**Work required**
Which lines of the data below contain "silah"? Please show them all.

*** The data ***

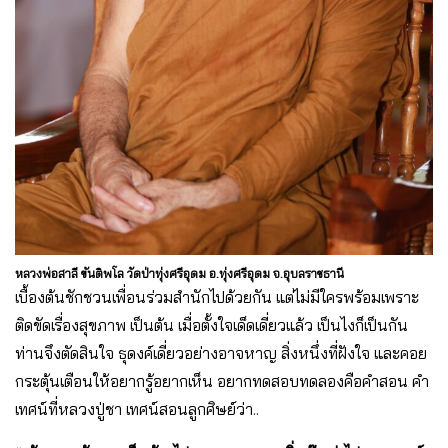
หลวงพ่อสาลี ขันติพโล วัดป่าทุ่งศรีอุดม อ.ทุ่งศรีอุดม จ.อุบลราชธานี
เบื้องต้นชักชวนเพื่อนร่วมสำนักไปด้วยกัน แต่ไม่มีใครพร้อมเพราะ
ติดขัดเรื่องสุขภาพ เป็นต้น เมื่อตั้งใจเด็ดเดี่ยวแล้ว เป็นไงก็เป็นกัน
ท่านจึงตัดสินใจ ธุดงค์เดี่ยวอย่างอาจหาญ สิ่งหนึ่งที่ฝังใจ และคอย
กระตุ้นเตือนให้อยากรู้อยากเห็น อยากทดสอบทดลองคือคำสอน คำ
เทศน์ที่หลวงปู่ชา เทศน์สอนลูกศิษย์ว่า..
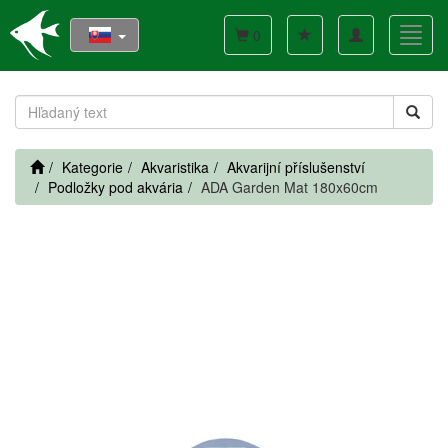
Toggle
Toggl
0
navigation
navig
Kategorie
Akvaristika
Akvarijní příslušenství
Podložky pod akvária
ADA Garden Mat 180x60cm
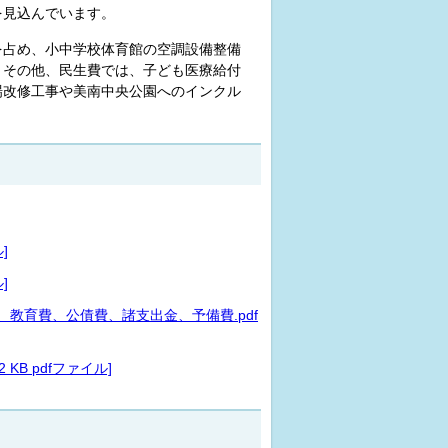
を見込んでいます。
を占め、小中学校体育館の空調設備整備
。その他、民生費では、子ども医療給付
場改修工事や美南中央公園へのインクル
]
]
教育費、公債費、諸支出金、予備費.pdf
KB pdfファイル]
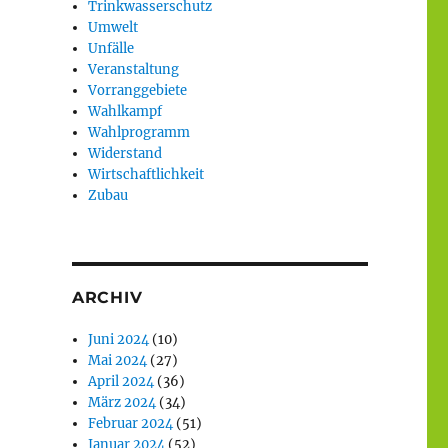
Trinkwasserschutz
Umwelt
Unfälle
Veranstaltung
Vorranggebiete
Wahlkampf
Wahlprogramm
Widerstand
Wirtschaftlichkeit
Zubau
ARCHIV
Juni 2024
(10)
Mai 2024
(27)
April 2024
(36)
März 2024
(34)
Februar 2024
(51)
Januar 2024
(52)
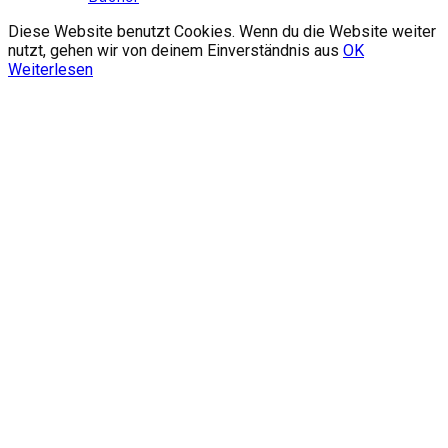
Diese Website benutzt Cookies. Wenn du die Website weiter
nutzt, gehen wir von deinem Einverständnis aus
OK
Weiterlesen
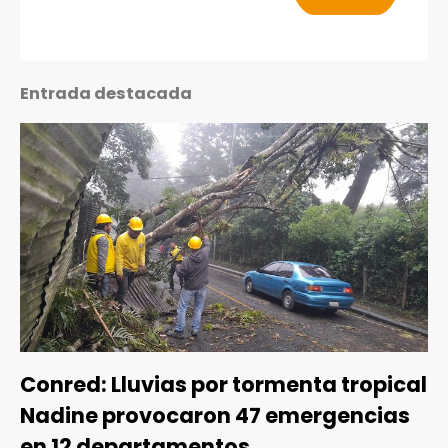
Entrada destacada
Conred: Lluvias por tormenta tropical
Nadine provocaron 47 emergencias
en 12 departamentos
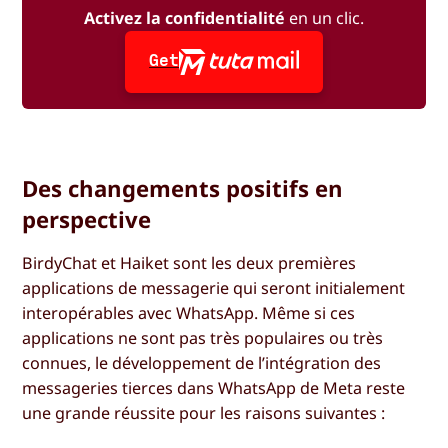
Activez la confidentialité
en un clic.
Get
Des changements positifs en
perspective
BirdyChat et Haiket sont les deux premières
applications de messagerie qui seront initialement
interopérables avec WhatsApp. Même si ces
applications ne sont pas très populaires ou très
connues, le développement de l’intégration des
messageries tierces dans WhatsApp de Meta reste
une grande réussite pour les raisons suivantes :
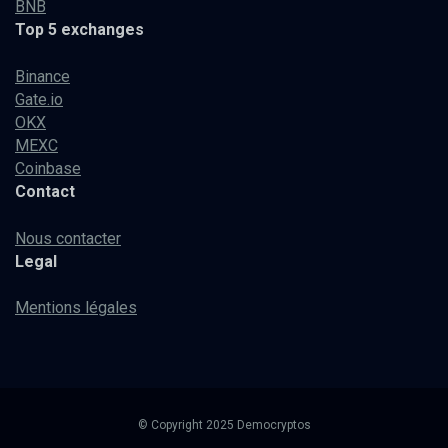
BNB
Top 5 exchanges
Binance
Gate.io
OKX
MEXC
Coinbase
Contact
Nous contacter
Legal
Mentions légales
© Copyright 2025 Democryptos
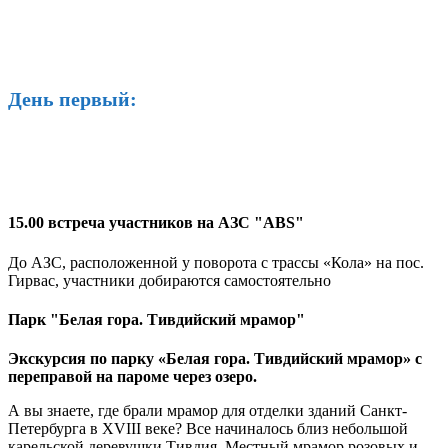
День первый:
15.00 встреча участников на АЗС "ABS"
До АЗС, расположенной у поворота с трассы «Кола» на пос.
Гирвас, участники добираются самостоятельно
Парк "Белая гора. Тивдийский мрамор"
Экскурсия по парку «Белая гора. Тивдийский мрамор» с
переправой на пароме через озеро.
А вы знаете, где брали мрамор для отделки зданий Санкт-
Петербурга в XVIII веке? Все начиналось близ небольшой
карельской деревушки Тивдия. Местный мрамор розовых и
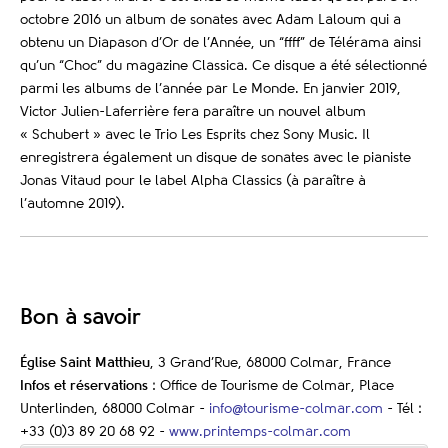
octobre 2016 un album de sonates avec Adam Laloum qui a
obtenu un Diapason d’Or de l’Année, un “ffff” de Télérama ainsi
qu’un “Choc” du magazine Classica. Ce disque a été sélectionné
parmi les albums de l’année par Le Monde. En janvier 2019,
Victor Julien-Laferrière fera paraître un nouvel album
« Schubert » avec le Trio Les Esprits chez Sony Music. Il
enregistrera également un disque de sonates avec le pianiste
Jonas Vitaud pour le label Alpha Classics (à paraître à
l’automne 2019).
Bon à savoir
Église Saint Matthieu
, 3 Grand’Rue, 68000 Colmar, France
Infos et réservations
: Office de Tourisme de Colmar, Place
Unterlinden, 68000 Colmar -
info@tourisme-colmar.com
-
Tél :
+33 (0)3 89 20 68 92 -
www.printemps-colmar.com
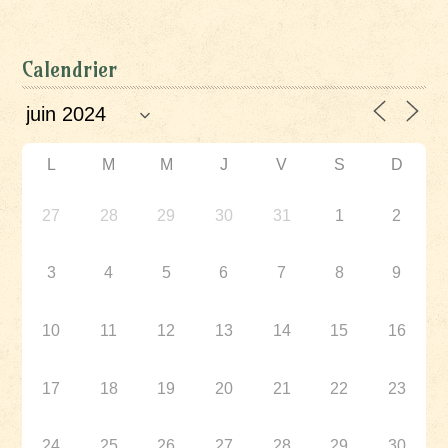
Calendrier
L
M
M
J
V
S
D
27
28
29
30
31
1
2
3
4
5
6
7
8
9
10
11
12
13
14
15
16
17
18
19
20
21
22
23
24
25
26
27
28
29
30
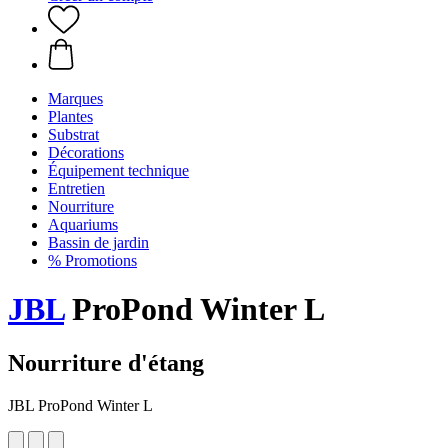
Marques
Plantes
Substrat
Décorations
Équipement technique
Entretien
Nourriture
Aquariums
Bassin de jardin
% Promotions
JBL
ProPond Winter L
Nourriture d'étang
JBL ProPond Winter L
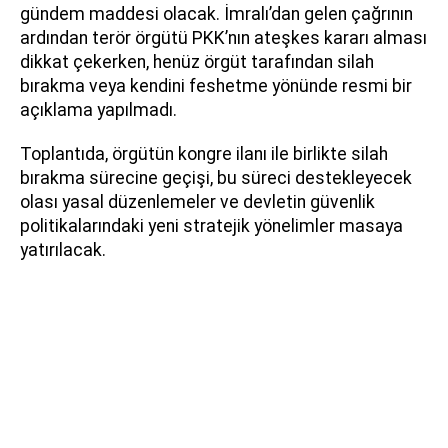
gündem maddesi olacak. İmralı’dan gelen çağrının
ardından terör örgütü PKK’nın ateşkes kararı alması
dikkat çekerken, henüz örgüt tarafından silah
bırakma veya kendini feshetme yönünde resmi bir
açıklama yapılmadı.
Toplantıda, örgütün kongre ilanı ile birlikte silah
bırakma sürecine geçişi, bu süreci destekleyecek
olası yasal düzenlemeler ve devletin güvenlik
politikalarındaki yeni stratejik yönelimler masaya
yatırılacak.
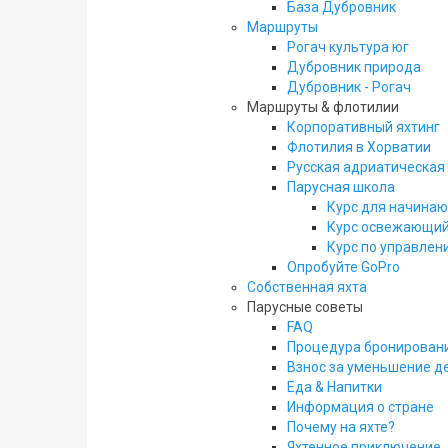
База Дубровник
Маршруты
Рогач культура юг
Дубровник природа
Дубровник - Рогач
Маршруты & флотилии
Корпоративный яхтинг
Флотилия в Хорватии
Русская адриатическая
Парусная школа
Курс для начина
Курс освежающий
Курс по управле
Опробуйте GoPro
Собственная яхта
Парусные советы
FAQ
Процедура бронирован
Взнос за уменьшение д
Еда & Напитки
Информация о стране
Почему на яхте?
Яхтенное приключение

*** End of The data ***

**Answer space**
dikkat çekerken, henüz örgüt tarafından silah
Toplantıda, örgütün kongre ilanı ile birlikte silah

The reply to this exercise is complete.